Required work> Using the entries that follow, state how many lines contain the word "coupe". The response is that number and nothing more.

Data shown>

== Segment start ==

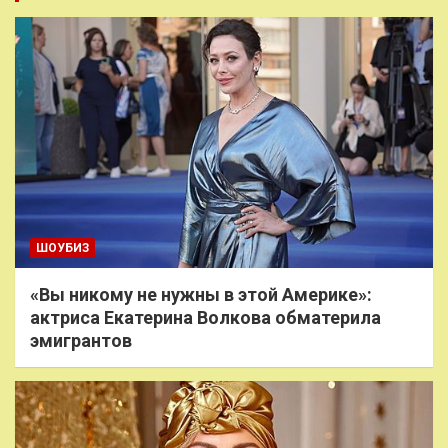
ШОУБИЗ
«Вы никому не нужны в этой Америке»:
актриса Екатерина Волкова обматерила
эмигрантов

== Segment end ==
== Segment start ==

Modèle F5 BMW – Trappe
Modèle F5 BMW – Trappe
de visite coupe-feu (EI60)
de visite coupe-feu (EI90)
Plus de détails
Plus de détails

== Segment end ==
== Segment start ==

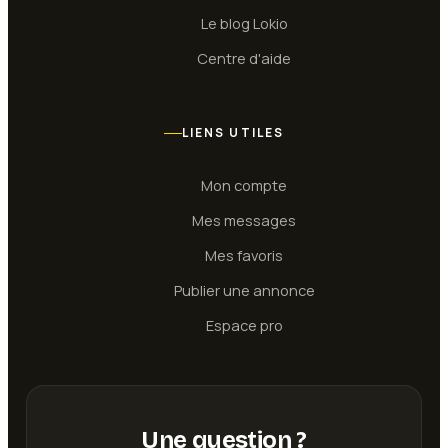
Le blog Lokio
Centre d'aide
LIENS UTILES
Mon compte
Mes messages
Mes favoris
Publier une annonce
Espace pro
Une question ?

== Segment end ==

Response to this exercise> 2